On Monday, Sotheby’s third-quarter results showed it was losing less money than a year ago but revenue from its core auction business was still shrinking. Its share price has dropped 18 per cent since.
Over at arch-rival Christies, news that Chinese billionaire Liu Yiqian paid US$170.4 million for Amedeo Modigliani’s Nu Couché failed to dispel fears of a slowdown. The Monday evening sale in New York saw record prices fetched for the Modigliani and works by other artists such as Roy Lichtenstein. But the sell-through rate was a paltry 71 per cent.
Meanwhile, niche players like South Korean auction houses are still doing well. And there’s still plenty of money out there, judging by Liu’s aggressive bidding for the Modigliani and Joseph Lau Luen-hung’s purchases of some really big diamonds.
So it pays to take a long, hard look at market demand and restructure sales accordingly.
Christie’s will hold its annual Hong Kong autumn sales from November 27 to December 2 and it is trying out some new strategies. There’s the Singaporean art sale pegged to the 50th anniversary of the founding of the island state and the November 24 opening of the National Gallery Singapore.
It is also putting on its first dedicated sale of Buddhist art, as well as the first private sale of antique musical instruments in Asia.
“They are both new and innovative categories to meeting the expectations of what our clients are looking for,” says Jonathan Stone, chairman and head of Asian art at Christie’s.

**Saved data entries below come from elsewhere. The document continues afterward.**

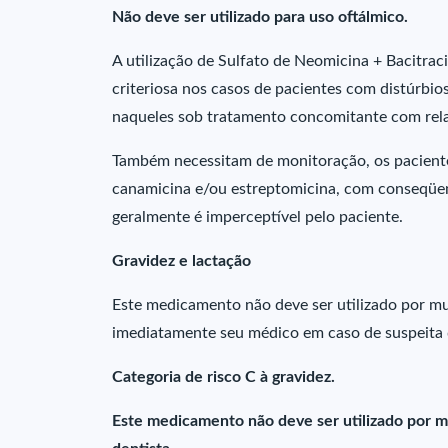
Não deve ser utilizado para uso oftálmico.
A utilização de Sulfato de Neomicina + Bacitrac
criteriosa nos casos de pacientes com distúrbi
naqueles sob tratamento concomitante com rel
Também necessitam de monitoração, os pacient
canamicina e/ou estreptomicina, com conseqüent
geralmente é imperceptível pelo paciente.
Gravidez e lactação
Este medicamento não deve ser utilizado por mu
imediatamente seu médico em caso de suspeita 
Categoria de risco C à gravidez.
Este medicamento não deve ser utilizado por m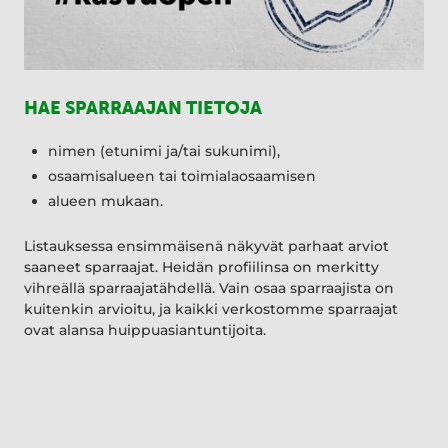
HAE SPARRAAJAN TIETOJA
nimen (etunimi ja/tai sukunimi),
osaamisalueen tai toimialaosaamisen
alueen mukaan.
Listauksessa ensimmäisenä näkyvät parhaat arviot
saaneet sparraajat. Heidän profiilinsa on merkitty
vihreällä sparraajatähdellä. Vain osaa sparraajista on
kuitenkin arvioitu, ja kaikki verkostomme sparraajat
ovat alansa huippuasiantuntijoita.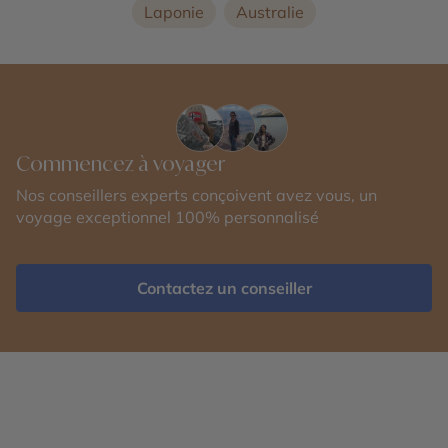
d’une sorcière est brûlée devant des milliers de
Laponie
Australie
spectateurs. À ne pas manquer : faire griller des
saucisses sur le grand bûcher allumé dans l’île de
Kampa, au bord de la rivière Vltava, vers le pont
Charles. Prenez date Le 1er mai tombant un jeudi,
c’est donc l’occasion de programmer une escapade à
Prague de quelques jours. L’idéal étant d’être sur
place la veille pour découvrir une tradition tchèque
Commencez à voyager
ancestrale et très authentique. [caption
Nos conseillers experts conçoivent avez vous, un
id="attachment_217292" align="aligncenter"
voyage exceptionnel 100% personnalisé
width="1024"] Prague, République
Tchèque[/caption] COLOMBIE : À MEDELLÍN, POUR
CÉLÉBRER LES FLEURS Dans la 2ème plus grande
ville de Colombie, la fête des Fleurs de Medellín
Contactez un conseiller
demeure l’une des traditions culturelles les plus
célèbres du pays, dont l’orchidée (la Cattleya trianae),
est la fleur nationale. Elle a été déclarée patrimoine
immatériel de la Colombie, en 2014. À quoi
s’attendre ? À des rues décorées de milliers de fleurs
durant toute la durée du festival organisé, chaque
année, au sein de la « ville de l’éternel printemps »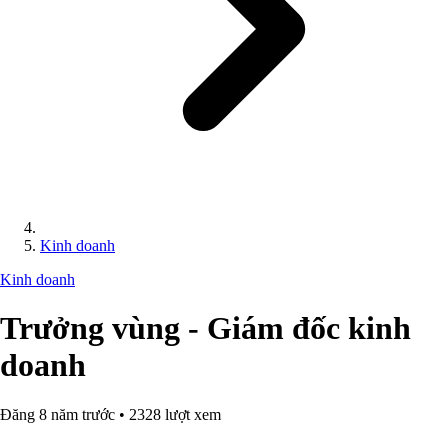
Kinh doanh
Kinh doanh
Trưởng vùng - Giám đốc kinh
doanh
Đăng 8 năm trước • 2328 lượt xem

The “Art of Music”, which has been shown in Shanghai and will come to Hong Kong from November 26-29, is a selling exhibition of seven violins and one cello made by Antonio Stradivari and Giuseppe Bartolomeo Guarneri from the 1670s to the 1730s.
“Given the huge interest in classical music in China, it is an opportunity for people to acquire them and loan them to some of the young instrumentalists in China,” Stone says. The exhibition was shown in Shanghai from October 14-24 and Christie’s received a number of inquiries, mostly from people who had no history of investing in musical instruments. None has been sold yet but discussions continue.
The “Transcendence of Buddha” sale is a feature of the upcoming week of auctions, and it stands out because of its cross-category nature, Stone says. “Sourcing was done by different departments.
We try and see things the way collectors look at things, rather than from the silos of Chinese art or Japanese art. This kind of thematic [sale is] very much the strategy we are evolving.”
Tsang Chi-fan, head of the Chinese ceramics and works of art department, says there have been many serious Buddhist art collectors in Taiwan since the 1980s but she has been surprised by the strong interest in China. “Buddhism has long been ingrained in Chinese culture but over the last three to five years, there has been a new discovery of Buddhism and related artwork. I have been surprised to find a huge interest in Himalayan Buddhist art in particular,” she says.
Collectors are not necessarily Buddhists themselves, but appreciate the artefacts as works of art, she adds. Liu, who has just bought the Modigliani, is among China’s biggest buyers of Buddhist art. He paid HK$348.4 million for a Tibetan thangka last year.
Most of the pieces that will feature in the December 2 sale have been sourced from North America. “A great deal were exported to the West in the 19th century and they were fashionable then,” Tsang says.